What you will do> Extract, from the listing that follows, each line containing the word "City".

··· Task material ···

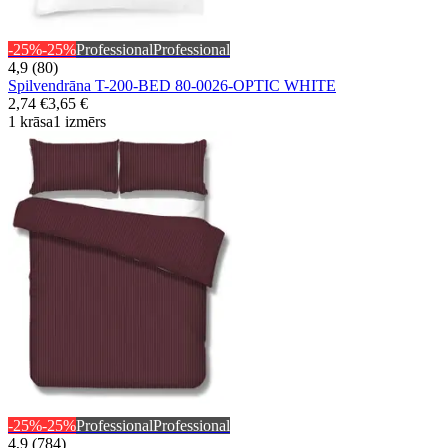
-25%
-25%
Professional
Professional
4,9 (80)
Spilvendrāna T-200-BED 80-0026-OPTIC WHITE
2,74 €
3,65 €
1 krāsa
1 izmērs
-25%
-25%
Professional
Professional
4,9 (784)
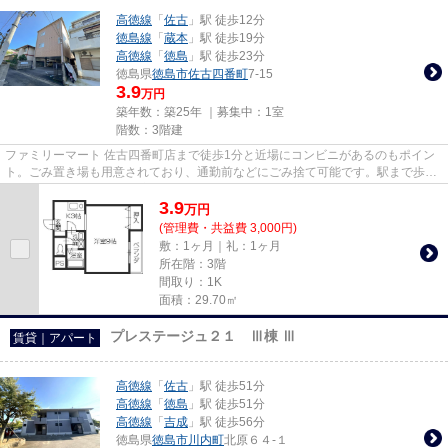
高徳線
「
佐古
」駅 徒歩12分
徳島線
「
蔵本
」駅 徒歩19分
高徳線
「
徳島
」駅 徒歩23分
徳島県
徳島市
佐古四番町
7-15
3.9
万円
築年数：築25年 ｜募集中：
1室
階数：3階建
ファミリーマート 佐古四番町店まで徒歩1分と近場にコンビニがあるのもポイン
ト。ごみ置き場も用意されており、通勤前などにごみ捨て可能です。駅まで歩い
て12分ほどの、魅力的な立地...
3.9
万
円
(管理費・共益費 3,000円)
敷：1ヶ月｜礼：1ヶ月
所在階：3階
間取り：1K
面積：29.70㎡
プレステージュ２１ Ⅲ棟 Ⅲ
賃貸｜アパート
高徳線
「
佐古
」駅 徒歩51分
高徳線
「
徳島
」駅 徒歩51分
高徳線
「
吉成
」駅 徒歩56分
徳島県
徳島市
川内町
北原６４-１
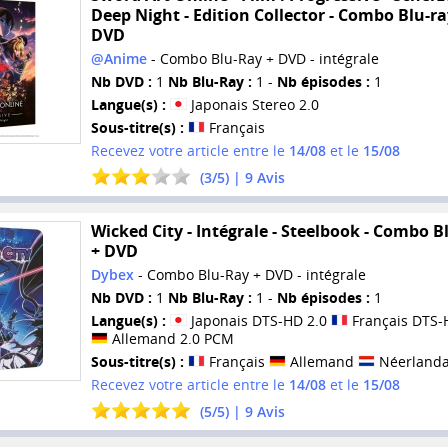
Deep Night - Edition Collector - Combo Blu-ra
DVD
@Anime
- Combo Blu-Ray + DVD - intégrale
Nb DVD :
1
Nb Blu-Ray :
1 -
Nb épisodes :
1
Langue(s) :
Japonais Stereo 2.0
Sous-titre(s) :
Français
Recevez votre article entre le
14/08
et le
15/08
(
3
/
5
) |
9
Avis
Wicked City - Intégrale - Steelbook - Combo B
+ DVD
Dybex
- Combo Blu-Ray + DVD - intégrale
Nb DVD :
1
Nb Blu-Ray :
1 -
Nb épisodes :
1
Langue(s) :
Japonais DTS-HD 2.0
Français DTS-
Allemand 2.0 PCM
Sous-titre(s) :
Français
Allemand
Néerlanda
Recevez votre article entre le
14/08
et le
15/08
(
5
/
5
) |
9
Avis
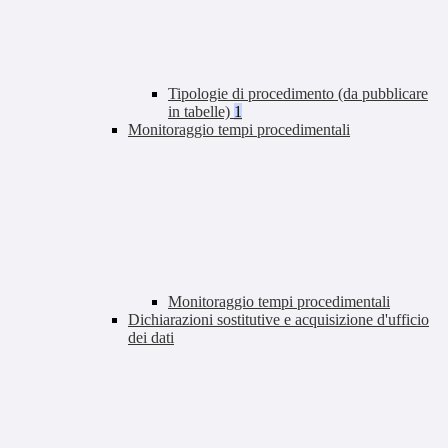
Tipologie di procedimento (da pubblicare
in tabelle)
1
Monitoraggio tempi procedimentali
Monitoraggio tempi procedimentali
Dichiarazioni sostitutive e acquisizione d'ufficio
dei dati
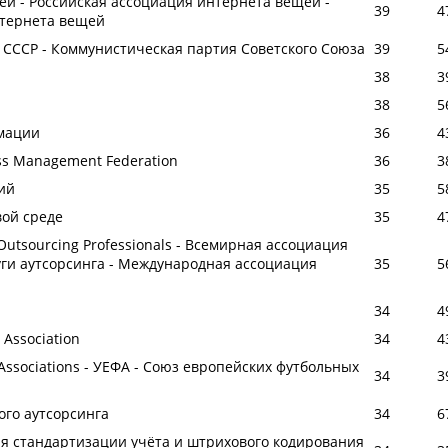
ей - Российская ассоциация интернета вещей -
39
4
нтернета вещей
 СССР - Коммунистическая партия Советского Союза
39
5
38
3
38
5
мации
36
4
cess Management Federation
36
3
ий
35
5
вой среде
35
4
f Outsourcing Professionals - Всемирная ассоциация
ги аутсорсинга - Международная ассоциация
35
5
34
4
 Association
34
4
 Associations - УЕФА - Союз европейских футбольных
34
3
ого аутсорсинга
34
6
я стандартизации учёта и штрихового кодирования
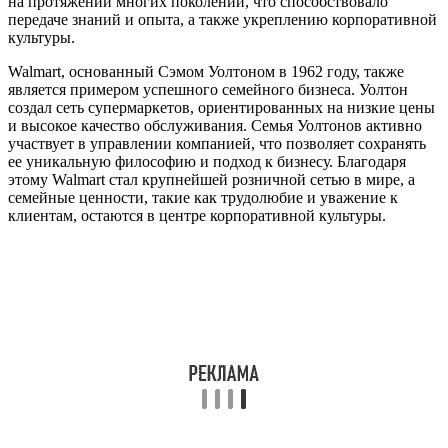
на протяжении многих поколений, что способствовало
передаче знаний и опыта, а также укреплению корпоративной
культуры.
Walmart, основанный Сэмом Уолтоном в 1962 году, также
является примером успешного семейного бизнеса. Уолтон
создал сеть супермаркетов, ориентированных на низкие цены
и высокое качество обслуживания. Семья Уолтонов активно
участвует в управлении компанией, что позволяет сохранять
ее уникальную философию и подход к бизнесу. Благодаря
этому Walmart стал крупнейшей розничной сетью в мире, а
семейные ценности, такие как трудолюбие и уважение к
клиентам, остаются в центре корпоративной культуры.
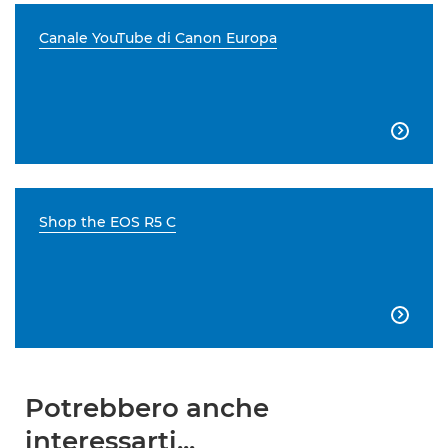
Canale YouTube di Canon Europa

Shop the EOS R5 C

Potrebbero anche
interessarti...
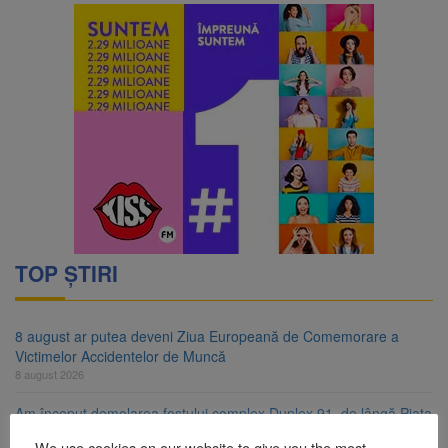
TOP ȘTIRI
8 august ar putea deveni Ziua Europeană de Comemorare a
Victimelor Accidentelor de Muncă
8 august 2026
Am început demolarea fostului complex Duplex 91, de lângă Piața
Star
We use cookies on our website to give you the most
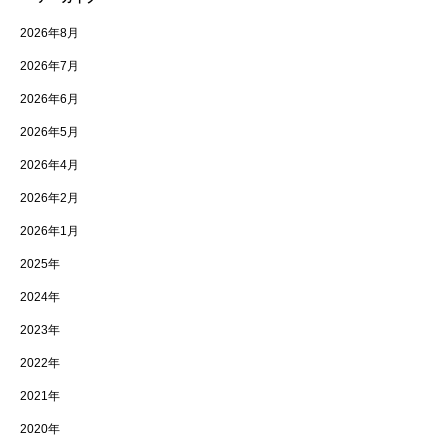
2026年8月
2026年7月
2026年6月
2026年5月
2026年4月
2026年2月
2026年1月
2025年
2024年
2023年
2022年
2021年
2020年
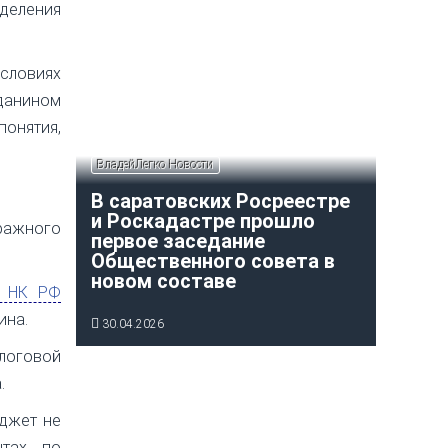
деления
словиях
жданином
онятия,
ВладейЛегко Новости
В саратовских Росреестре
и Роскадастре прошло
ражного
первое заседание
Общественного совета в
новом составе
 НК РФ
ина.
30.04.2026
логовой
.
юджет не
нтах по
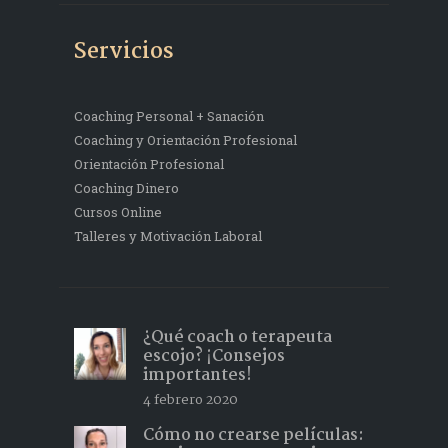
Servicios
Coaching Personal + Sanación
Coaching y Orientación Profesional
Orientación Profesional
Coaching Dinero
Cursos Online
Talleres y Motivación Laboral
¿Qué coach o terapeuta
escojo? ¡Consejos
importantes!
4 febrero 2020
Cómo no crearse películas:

···
··· Task material ···

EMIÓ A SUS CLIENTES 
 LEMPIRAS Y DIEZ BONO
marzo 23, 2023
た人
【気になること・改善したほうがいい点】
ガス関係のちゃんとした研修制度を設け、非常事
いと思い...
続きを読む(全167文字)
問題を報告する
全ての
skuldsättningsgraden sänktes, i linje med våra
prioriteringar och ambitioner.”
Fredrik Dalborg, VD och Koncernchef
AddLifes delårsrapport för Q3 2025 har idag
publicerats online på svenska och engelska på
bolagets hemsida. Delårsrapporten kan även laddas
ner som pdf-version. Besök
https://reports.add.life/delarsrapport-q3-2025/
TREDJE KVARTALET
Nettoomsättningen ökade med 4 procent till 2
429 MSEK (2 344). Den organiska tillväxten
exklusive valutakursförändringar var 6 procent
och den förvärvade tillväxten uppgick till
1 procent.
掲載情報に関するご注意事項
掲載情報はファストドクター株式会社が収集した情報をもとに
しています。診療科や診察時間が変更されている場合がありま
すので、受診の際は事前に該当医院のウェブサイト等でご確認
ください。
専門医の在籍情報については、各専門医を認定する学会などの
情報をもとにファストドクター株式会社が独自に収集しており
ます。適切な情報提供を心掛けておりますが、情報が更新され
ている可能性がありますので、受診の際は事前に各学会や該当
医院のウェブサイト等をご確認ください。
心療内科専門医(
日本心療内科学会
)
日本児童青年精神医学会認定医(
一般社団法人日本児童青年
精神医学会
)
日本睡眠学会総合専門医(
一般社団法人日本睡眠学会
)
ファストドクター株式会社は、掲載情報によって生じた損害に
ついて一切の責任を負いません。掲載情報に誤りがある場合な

···
··· Task material ···

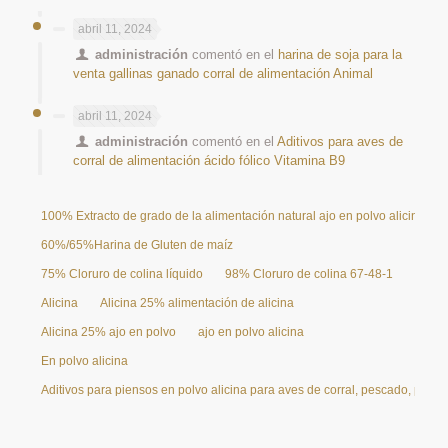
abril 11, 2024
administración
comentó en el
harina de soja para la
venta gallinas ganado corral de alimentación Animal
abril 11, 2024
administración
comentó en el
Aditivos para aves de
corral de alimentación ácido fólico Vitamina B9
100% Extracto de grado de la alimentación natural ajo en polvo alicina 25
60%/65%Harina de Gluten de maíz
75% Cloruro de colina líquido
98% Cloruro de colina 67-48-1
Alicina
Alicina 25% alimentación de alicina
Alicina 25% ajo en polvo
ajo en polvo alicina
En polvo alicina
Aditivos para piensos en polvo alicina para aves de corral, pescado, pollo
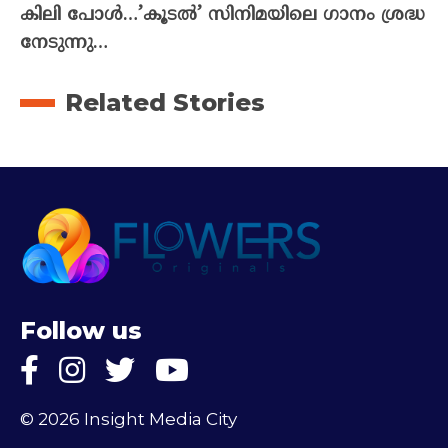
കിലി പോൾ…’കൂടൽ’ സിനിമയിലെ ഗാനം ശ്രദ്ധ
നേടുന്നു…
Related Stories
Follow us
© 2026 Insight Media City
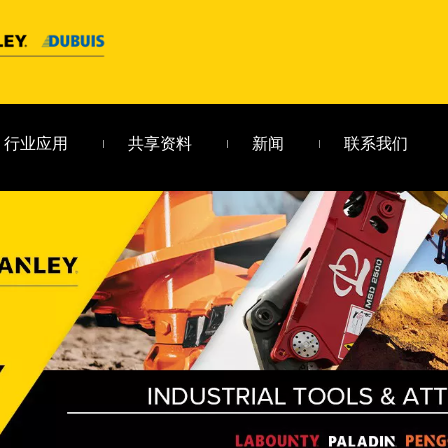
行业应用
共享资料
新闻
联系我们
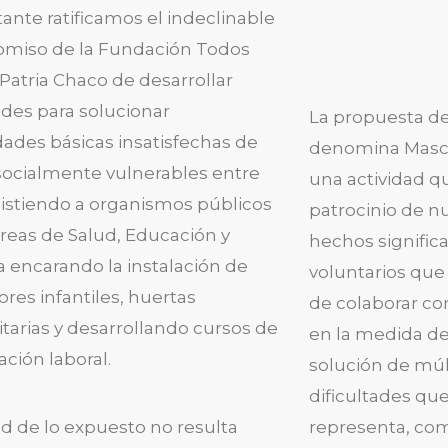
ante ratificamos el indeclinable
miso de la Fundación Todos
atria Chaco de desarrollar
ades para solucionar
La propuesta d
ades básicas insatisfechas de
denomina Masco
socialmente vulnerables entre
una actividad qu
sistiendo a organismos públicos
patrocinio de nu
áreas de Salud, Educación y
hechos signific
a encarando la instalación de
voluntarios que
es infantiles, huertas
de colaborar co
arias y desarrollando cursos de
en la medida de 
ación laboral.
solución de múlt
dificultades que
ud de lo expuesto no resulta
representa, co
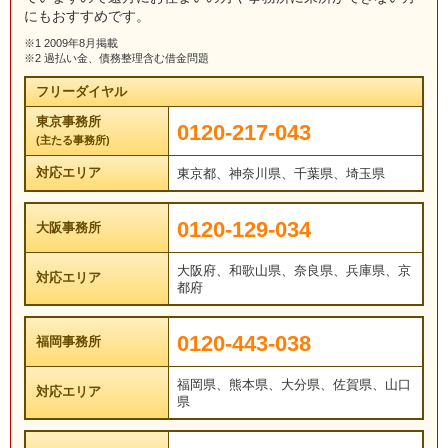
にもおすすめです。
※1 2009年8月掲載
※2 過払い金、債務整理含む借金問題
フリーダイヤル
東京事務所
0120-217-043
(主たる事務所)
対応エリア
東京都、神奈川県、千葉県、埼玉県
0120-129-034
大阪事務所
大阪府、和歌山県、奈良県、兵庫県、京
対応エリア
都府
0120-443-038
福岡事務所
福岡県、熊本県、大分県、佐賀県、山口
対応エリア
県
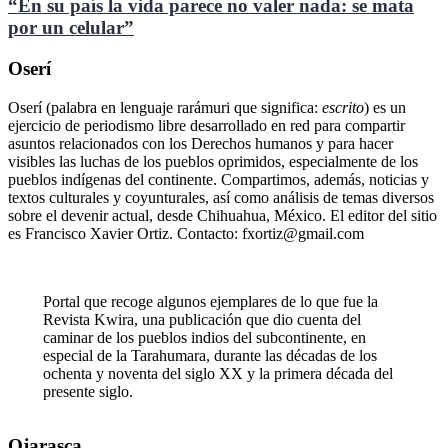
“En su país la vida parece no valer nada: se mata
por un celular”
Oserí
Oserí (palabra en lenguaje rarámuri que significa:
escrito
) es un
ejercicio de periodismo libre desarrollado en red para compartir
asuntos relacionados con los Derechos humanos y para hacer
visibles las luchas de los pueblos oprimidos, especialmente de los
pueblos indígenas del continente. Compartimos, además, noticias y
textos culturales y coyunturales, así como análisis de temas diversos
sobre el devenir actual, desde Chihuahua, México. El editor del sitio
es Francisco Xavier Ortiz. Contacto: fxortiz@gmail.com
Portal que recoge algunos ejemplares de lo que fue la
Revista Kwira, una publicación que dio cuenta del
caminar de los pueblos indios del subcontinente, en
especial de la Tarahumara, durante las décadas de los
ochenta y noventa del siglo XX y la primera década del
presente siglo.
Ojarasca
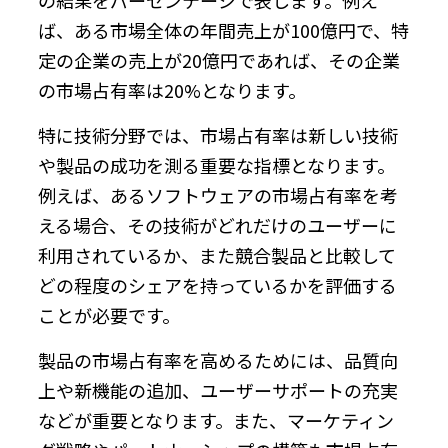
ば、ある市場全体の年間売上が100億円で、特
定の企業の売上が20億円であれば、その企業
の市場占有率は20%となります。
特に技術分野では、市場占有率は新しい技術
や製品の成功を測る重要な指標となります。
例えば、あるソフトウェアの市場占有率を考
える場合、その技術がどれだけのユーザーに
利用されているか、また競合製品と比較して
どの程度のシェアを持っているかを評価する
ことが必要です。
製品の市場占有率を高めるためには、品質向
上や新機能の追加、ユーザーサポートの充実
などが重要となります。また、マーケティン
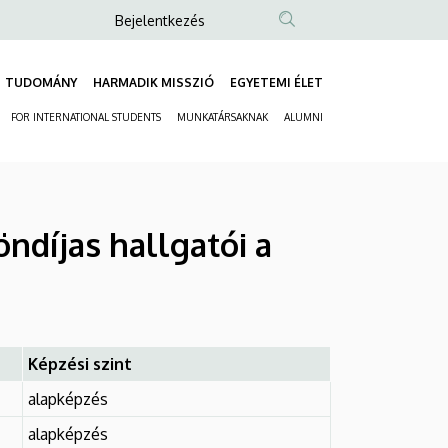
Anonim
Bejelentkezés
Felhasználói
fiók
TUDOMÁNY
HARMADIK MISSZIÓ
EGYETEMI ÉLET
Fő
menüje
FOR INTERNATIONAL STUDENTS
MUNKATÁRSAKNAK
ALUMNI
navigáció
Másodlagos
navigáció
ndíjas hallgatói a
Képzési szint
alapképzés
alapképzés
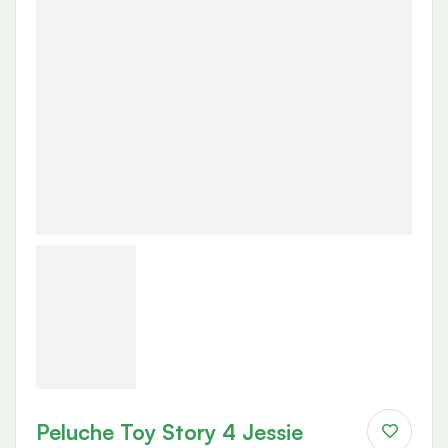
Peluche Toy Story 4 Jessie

···

Response>
Wicked City - Intégrale - Steelbook - Combo B
© 2026 Insight Media City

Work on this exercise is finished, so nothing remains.